RECORDS TO USE ▸
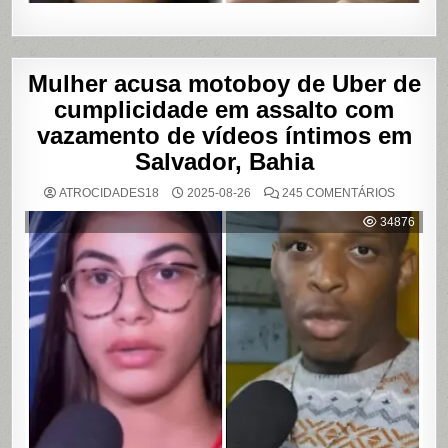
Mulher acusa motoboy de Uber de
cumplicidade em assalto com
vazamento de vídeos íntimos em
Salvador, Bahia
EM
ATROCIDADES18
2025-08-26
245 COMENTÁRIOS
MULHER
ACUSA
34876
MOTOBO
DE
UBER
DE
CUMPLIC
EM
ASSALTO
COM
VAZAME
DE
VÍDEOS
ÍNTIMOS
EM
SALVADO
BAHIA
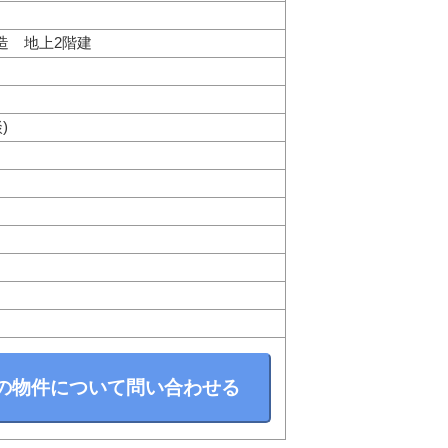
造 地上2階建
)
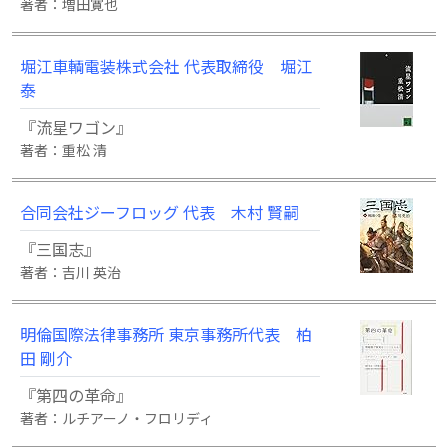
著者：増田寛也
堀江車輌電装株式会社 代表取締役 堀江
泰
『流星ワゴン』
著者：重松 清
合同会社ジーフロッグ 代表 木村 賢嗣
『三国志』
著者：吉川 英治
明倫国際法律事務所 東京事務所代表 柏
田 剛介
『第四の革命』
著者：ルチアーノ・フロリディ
...
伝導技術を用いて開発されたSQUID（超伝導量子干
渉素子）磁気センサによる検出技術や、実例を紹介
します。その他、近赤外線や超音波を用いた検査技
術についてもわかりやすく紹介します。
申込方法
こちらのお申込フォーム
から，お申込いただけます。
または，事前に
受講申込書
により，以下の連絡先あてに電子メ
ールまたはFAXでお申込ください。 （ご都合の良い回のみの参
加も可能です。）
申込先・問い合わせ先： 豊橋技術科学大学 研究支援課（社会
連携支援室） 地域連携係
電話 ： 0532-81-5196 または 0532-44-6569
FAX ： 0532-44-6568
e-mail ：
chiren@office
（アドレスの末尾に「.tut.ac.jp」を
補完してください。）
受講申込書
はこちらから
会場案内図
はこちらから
---
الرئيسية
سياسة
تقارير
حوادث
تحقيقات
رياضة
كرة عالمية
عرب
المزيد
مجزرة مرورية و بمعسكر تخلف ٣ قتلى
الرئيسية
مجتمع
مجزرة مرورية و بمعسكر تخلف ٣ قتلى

ASSIGNMENT ▸ No picture is to be printed. Output exactly the lines above from the line containing "Salvador, Bahia" through the line containing "著者：ルチアーノ・フロリディ".

ANSWER TO THIS EXERCISE ▸
Salvador, Bahia
EM
ATROCIDADES18
2025-08-26
245 COMENTÁRIOS
MULHER
ACUSA
34876
MOTOBO
DE
UBER
DE
CUMPLIC
EM
ASSALTO
COM
VAZAME
DE
VÍDEOS
ÍNTIMOS
EM
SALVADO
BAHIA
造 地上2階建
)
著者：増田寛也
堀江車輌電装株式会社 代表取締役 堀江
泰
『流星ワゴン』
著者：重松 清
合同会社ジーフロッグ 代表 木村 賢嗣
『三国志』
著者：吉川 英治
明倫国際法律事務所 東京事務所代表 柏
田 剛介
『第四の革命』
著者：ルチアーノ・フロリディ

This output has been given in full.